We can enable Remote Debugging in our application which will enable the React Native code to run in a Chrome browser tab where we can debug it in a manner similar to how we debug web applications using Chrome developer tools.

 

Steps Involved:



 

Step 1: Run npm start on the terminal to execute run your app.

 

Step 2: Once your app has compiled and is running. According to the device that you are using use the appropriate command:

 

  • Android Virtual device: Press cmd+M in Mac or ctrl+M in PC to bring up the developer menu.
  • IOS simulator: Press cmd+D or ctrl+D and then cmd+D to bring up the developer menu.
  • Your Phone: Shake it to bring up the developer menu.

The developer should look like this.

 

Step 3: Click on Debug Remote JS to enable remote debugging. This will open a tab in the Chrome browser that will have the URL http://localhost:19000/debugger-ui/

 

Step 4: Now press ctrl+Shift+I to open the Chrome developer tools. The navigation panel will look like this:

 

Here in the Console tab we can view the errors in our applications as well as the logs created by our application. In the Sources tab, we should enable caught exceptions in order to identify the line on which the error occurred. Additionally, we can do a line-by-line run of the code and step into functions for a more detailed view of the program execution.

 

Once we are done with our debugging session we should turn off remote debugging by clicking on Stop Remote Debugging option in the developer tools of your app.
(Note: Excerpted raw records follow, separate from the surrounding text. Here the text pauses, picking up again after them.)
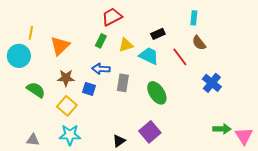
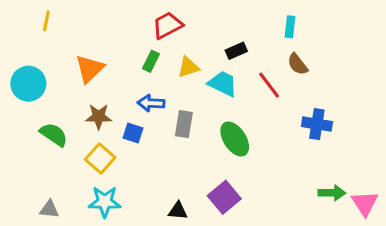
yellow line: (31, 33) -> (46, 21), moved
blue cross: (212, 83) -> (317, 124), turned -30
black triangle: (119, 141) -> (178, 211), turned 40

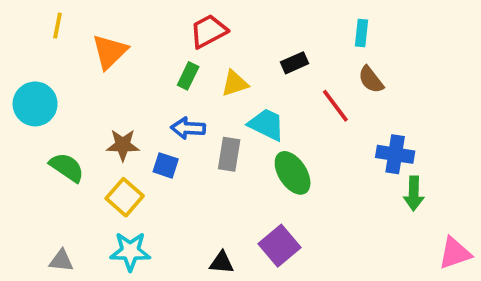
orange triangle: (90, 69) -> (110, 52), moved
cyan trapezoid: (223, 84) -> (266, 124), moved
green arrow: (332, 193) -> (414, 193), moved, turned 90
pink triangle: (365, 203) -> (455, 253), turned 44

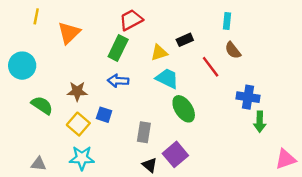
green rectangle: (188, 76) -> (118, 48), size x1.5
yellow triangle: (235, 83) -> (159, 53), moved
gray rectangle: (229, 154) -> (144, 132), moved
blue square: (166, 165) -> (104, 115), moved
black triangle: (222, 262) -> (150, 165), moved, turned 35

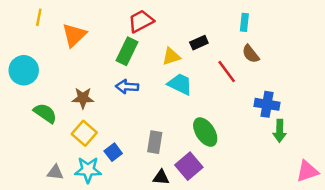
green ellipse: (184, 109) -> (205, 132), moved
blue square: (104, 115) -> (113, 152), moved, turned 35
gray triangle: (39, 164) -> (55, 172), moved
black triangle: (150, 165) -> (161, 177), turned -35

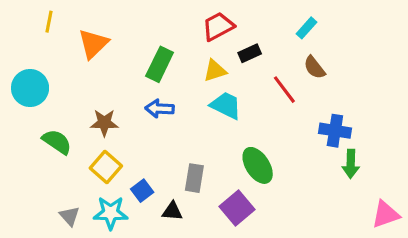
red trapezoid: (141, 21) -> (218, 26), moved
cyan rectangle: (244, 22) -> (307, 28), turned 36
gray triangle: (55, 172) -> (70, 216), turned 42
black triangle: (161, 177) -> (172, 211), moved

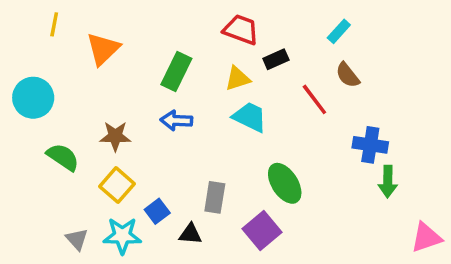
red trapezoid: (218, 26) -> (241, 30), turned 48

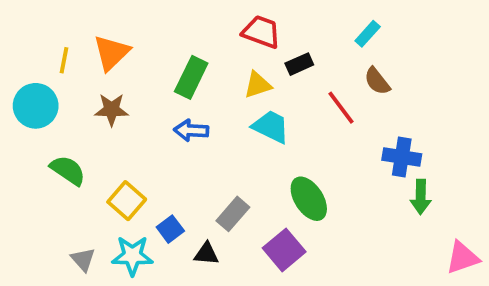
yellow line: (54, 24) -> (64, 60), moved
brown star: (115, 136) -> (112, 110), moved
gray rectangle: (215, 197) -> (233, 214), turned 32

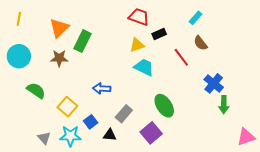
yellow line: (64, 60) -> (19, 19), moved
green rectangle: (191, 77) -> (82, 41), moved
blue arrow: (191, 130) -> (102, 88), moved
blue cross: (402, 157) -> (214, 83), turned 30

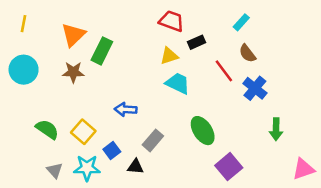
blue cross: (214, 83) -> (255, 88), moved
green semicircle: (36, 91) -> (47, 129), moved
purple square: (151, 133) -> (229, 167), moved

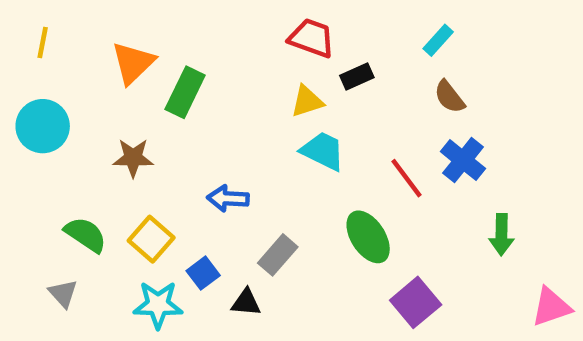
red line: (224, 71) -> (407, 178), moved
brown star: (73, 72) -> (133, 158), moved
gray triangle: (55, 170) -> (63, 293), moved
This will prevent your app from being slow as Remote Debugging significantly reduces the speed of the application.

 

Debugging in Visual Studio Code:

We can use React Native Tools which is an extension available in VS Code, and it is used for debugging in React Native applications. After installing the extension, just create a new file named Launch.json which is used for debugging the configuration file creation. At last, we have to enable the Debug JS Remotely and enable the Live Reload. Now we can start debugging in VS Code.